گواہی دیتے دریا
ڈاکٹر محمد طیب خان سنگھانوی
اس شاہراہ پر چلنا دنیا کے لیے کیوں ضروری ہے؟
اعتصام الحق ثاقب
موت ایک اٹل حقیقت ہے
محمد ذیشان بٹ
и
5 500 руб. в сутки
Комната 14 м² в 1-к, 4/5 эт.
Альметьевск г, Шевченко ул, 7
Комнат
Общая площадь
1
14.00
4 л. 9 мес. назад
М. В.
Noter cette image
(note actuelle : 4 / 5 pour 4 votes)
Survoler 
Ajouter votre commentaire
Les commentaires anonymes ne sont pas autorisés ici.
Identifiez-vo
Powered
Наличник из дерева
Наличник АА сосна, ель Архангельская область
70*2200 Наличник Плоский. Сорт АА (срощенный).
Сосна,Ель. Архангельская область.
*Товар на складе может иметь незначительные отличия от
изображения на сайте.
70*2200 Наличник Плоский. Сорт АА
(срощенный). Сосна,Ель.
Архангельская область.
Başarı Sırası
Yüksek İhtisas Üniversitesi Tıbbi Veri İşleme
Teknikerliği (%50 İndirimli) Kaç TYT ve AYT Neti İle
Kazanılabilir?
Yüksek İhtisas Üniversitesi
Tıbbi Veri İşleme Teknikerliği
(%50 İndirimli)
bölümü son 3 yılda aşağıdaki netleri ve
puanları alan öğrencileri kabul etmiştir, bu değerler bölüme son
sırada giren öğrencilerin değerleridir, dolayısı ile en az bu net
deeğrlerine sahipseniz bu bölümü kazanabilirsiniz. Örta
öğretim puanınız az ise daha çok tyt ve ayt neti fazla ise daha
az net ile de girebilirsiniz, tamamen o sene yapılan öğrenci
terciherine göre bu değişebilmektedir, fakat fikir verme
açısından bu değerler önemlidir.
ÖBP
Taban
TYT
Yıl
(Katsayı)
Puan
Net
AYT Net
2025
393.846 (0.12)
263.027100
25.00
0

==

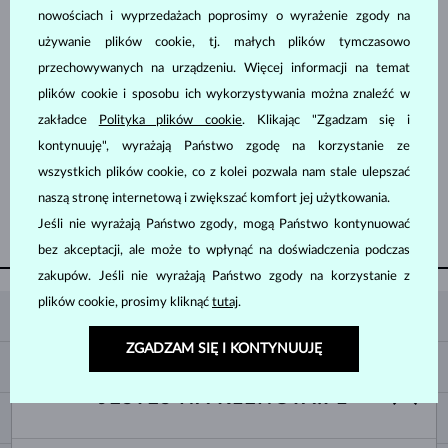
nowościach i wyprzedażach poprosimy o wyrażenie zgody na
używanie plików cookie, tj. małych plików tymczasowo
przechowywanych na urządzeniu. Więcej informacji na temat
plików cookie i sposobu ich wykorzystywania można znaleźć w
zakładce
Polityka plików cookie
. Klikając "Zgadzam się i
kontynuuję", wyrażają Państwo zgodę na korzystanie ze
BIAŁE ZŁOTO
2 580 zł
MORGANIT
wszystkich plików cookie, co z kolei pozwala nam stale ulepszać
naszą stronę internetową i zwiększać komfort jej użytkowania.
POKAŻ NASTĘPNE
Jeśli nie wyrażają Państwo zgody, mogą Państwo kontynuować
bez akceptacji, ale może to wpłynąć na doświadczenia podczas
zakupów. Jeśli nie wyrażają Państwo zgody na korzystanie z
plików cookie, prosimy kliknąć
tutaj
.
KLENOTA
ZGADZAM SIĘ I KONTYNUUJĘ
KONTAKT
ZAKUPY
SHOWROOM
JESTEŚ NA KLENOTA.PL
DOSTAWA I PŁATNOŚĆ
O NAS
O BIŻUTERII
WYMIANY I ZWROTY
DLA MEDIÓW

* * *

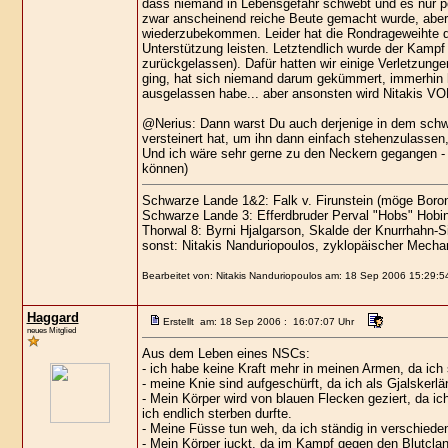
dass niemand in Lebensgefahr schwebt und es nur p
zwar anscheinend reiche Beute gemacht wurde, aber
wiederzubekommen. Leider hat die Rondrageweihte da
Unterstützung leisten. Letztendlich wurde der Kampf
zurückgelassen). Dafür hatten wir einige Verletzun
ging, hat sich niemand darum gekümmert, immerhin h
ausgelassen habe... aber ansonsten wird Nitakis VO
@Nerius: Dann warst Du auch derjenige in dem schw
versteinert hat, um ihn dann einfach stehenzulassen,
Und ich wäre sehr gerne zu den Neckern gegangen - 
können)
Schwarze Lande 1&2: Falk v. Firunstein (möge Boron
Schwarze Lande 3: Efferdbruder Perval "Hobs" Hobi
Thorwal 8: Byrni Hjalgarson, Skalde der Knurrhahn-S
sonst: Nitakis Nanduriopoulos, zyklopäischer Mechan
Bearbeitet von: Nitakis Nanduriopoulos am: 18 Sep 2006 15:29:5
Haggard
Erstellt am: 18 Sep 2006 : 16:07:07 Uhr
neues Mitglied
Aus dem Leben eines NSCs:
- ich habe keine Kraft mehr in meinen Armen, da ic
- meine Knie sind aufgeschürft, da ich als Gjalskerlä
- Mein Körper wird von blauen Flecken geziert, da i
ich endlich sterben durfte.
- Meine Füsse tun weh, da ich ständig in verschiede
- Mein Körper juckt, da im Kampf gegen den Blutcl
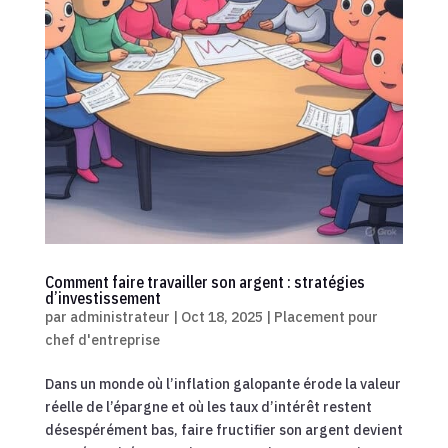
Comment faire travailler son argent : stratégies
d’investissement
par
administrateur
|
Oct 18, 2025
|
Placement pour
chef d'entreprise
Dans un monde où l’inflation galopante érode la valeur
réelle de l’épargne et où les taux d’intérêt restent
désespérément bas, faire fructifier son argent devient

▸ Activity
Scan the entries above, and wherever a line holds the string "Наличник", copy it.

▸ Exercise result
Наличник из дерева
Наличник АА сосна, ель Архангельская область
70*2200 Наличник Плоский. Сорт АА (срощенный).
70*2200 Наличник Плоский. Сорт АА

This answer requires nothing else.